TRY IT: Search the records for the word "pixels" and copy every line in which it occurs.

Stored data:
——
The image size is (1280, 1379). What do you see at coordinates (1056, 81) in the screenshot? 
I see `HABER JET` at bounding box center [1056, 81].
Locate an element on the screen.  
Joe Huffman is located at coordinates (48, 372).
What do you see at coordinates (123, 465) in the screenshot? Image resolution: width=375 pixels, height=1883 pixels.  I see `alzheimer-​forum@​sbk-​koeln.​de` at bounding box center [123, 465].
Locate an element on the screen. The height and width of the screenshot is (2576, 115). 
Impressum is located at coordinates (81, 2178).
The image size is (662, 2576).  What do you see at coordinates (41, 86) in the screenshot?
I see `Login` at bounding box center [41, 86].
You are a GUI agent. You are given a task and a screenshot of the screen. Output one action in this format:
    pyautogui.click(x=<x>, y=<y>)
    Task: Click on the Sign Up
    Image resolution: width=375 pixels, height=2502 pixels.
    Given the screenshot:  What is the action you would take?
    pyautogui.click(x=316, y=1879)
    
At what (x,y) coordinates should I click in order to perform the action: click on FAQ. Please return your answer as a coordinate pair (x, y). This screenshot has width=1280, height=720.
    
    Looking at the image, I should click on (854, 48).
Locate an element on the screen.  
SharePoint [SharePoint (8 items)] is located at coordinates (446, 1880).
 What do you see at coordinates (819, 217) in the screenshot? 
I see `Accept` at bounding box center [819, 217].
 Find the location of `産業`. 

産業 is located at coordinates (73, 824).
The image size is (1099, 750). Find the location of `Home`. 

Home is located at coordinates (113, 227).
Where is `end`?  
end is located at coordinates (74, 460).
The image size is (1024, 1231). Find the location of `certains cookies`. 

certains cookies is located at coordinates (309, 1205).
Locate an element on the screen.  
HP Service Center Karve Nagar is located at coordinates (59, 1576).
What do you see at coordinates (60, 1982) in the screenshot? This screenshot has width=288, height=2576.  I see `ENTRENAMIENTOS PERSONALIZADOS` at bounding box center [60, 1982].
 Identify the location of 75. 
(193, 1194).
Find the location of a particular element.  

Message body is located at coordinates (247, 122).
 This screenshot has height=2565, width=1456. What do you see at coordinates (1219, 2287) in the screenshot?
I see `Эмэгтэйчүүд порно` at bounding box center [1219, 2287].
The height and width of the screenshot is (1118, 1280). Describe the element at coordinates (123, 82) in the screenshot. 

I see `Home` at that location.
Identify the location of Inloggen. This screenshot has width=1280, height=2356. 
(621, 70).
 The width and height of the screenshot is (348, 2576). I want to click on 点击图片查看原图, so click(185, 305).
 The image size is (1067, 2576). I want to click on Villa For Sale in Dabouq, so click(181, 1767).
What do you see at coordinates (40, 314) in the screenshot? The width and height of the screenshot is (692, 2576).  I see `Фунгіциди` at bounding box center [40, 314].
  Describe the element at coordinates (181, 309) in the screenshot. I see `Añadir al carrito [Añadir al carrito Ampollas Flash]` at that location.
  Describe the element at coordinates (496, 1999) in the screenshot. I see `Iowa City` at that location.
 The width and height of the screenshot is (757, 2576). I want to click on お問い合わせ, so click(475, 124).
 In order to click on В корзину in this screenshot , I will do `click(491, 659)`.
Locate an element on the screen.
——
WORKED SOLUTION:
What do you see at coordinates (123, 465) in the screenshot? Image resolution: width=375 pixels, height=1883 pixels.  I see `alzheimer-​forum@​sbk-​koeln.​de` at bounding box center [123, 465].
    Image resolution: width=375 pixels, height=2502 pixels.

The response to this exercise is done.